[WHAT THE EXERCISE ASKS]
Find the line that contains "Detect every instance". Copy it and every line after it to the end of the material below, exactly, with no pictures.

[DATA RECORDS]
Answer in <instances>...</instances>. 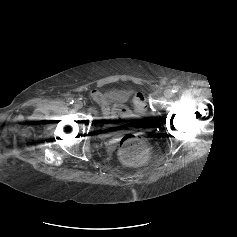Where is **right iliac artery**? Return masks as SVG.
Segmentation results:
<instances>
[{"instance_id":"right-iliac-artery-1","label":"right iliac artery","mask_w":237,"mask_h":237,"mask_svg":"<svg viewBox=\"0 0 237 237\" xmlns=\"http://www.w3.org/2000/svg\"><path fill=\"white\" fill-rule=\"evenodd\" d=\"M67 102H68L69 104H73V103H74V100H73V98L69 97V98L67 99Z\"/></svg>"}]
</instances>
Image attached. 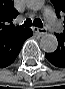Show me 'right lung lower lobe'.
Here are the masks:
<instances>
[{"mask_svg": "<svg viewBox=\"0 0 65 89\" xmlns=\"http://www.w3.org/2000/svg\"><path fill=\"white\" fill-rule=\"evenodd\" d=\"M32 36L31 29H23L19 33L0 37V68L9 66L18 56L25 40Z\"/></svg>", "mask_w": 65, "mask_h": 89, "instance_id": "obj_1", "label": "right lung lower lobe"}]
</instances>
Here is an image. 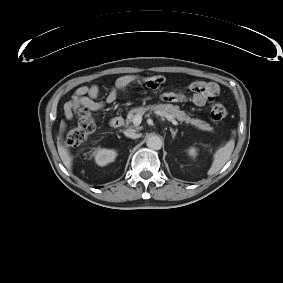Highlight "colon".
<instances>
[{
	"label": "colon",
	"mask_w": 283,
	"mask_h": 283,
	"mask_svg": "<svg viewBox=\"0 0 283 283\" xmlns=\"http://www.w3.org/2000/svg\"><path fill=\"white\" fill-rule=\"evenodd\" d=\"M210 118L213 121H221L227 116V110L222 104H214L210 109ZM96 128L94 116L87 109H81L78 113L77 124L70 128L63 139L68 144H78L82 142Z\"/></svg>",
	"instance_id": "obj_1"
}]
</instances>
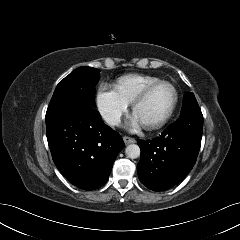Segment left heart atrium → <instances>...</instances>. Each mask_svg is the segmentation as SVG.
Here are the masks:
<instances>
[{
    "instance_id": "left-heart-atrium-1",
    "label": "left heart atrium",
    "mask_w": 240,
    "mask_h": 240,
    "mask_svg": "<svg viewBox=\"0 0 240 240\" xmlns=\"http://www.w3.org/2000/svg\"><path fill=\"white\" fill-rule=\"evenodd\" d=\"M142 125H144L143 122L137 117L136 114H134L131 121L127 124V129L130 131H137Z\"/></svg>"
}]
</instances>
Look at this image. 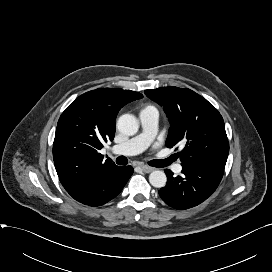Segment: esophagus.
<instances>
[{"label":"esophagus","mask_w":272,"mask_h":272,"mask_svg":"<svg viewBox=\"0 0 272 272\" xmlns=\"http://www.w3.org/2000/svg\"><path fill=\"white\" fill-rule=\"evenodd\" d=\"M140 168L145 173H150L154 170V168L146 166V165H141Z\"/></svg>","instance_id":"1"}]
</instances>
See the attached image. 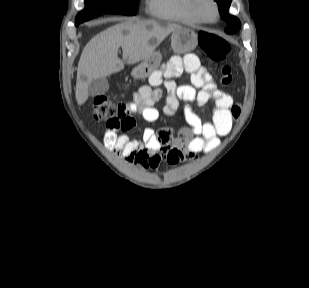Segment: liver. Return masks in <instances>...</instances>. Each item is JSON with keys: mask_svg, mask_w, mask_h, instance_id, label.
Returning <instances> with one entry per match:
<instances>
[{"mask_svg": "<svg viewBox=\"0 0 309 288\" xmlns=\"http://www.w3.org/2000/svg\"><path fill=\"white\" fill-rule=\"evenodd\" d=\"M181 26L155 20L127 19L94 36L84 47L77 69L76 100L88 99V86L94 80L124 69L154 53L156 47ZM122 47V60L118 49Z\"/></svg>", "mask_w": 309, "mask_h": 288, "instance_id": "liver-1", "label": "liver"}]
</instances>
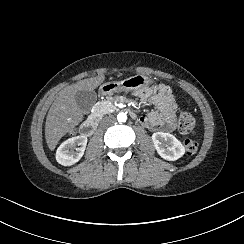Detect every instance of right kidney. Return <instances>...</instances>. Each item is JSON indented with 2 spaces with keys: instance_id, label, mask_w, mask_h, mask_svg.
<instances>
[{
  "instance_id": "obj_1",
  "label": "right kidney",
  "mask_w": 244,
  "mask_h": 244,
  "mask_svg": "<svg viewBox=\"0 0 244 244\" xmlns=\"http://www.w3.org/2000/svg\"><path fill=\"white\" fill-rule=\"evenodd\" d=\"M78 145L80 147L73 149ZM87 137L86 136H76L64 141L56 151V160L59 164L63 166H71L78 162L86 149Z\"/></svg>"
}]
</instances>
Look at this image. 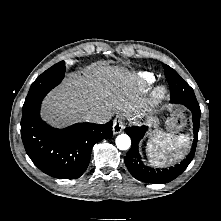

[RESPONSE TO THIS TASK]
Detect every instance of right kidney. Return <instances>...</instances>. Each item is JSON indented with 2 spaces with keys: instance_id, label, mask_w, mask_h, mask_svg.
<instances>
[{
  "instance_id": "obj_1",
  "label": "right kidney",
  "mask_w": 244,
  "mask_h": 244,
  "mask_svg": "<svg viewBox=\"0 0 244 244\" xmlns=\"http://www.w3.org/2000/svg\"><path fill=\"white\" fill-rule=\"evenodd\" d=\"M78 145L80 147L73 149ZM87 137L86 136H76L64 141L56 151V160L59 164L63 166H71L78 162L86 149Z\"/></svg>"
}]
</instances>
Look at this image. 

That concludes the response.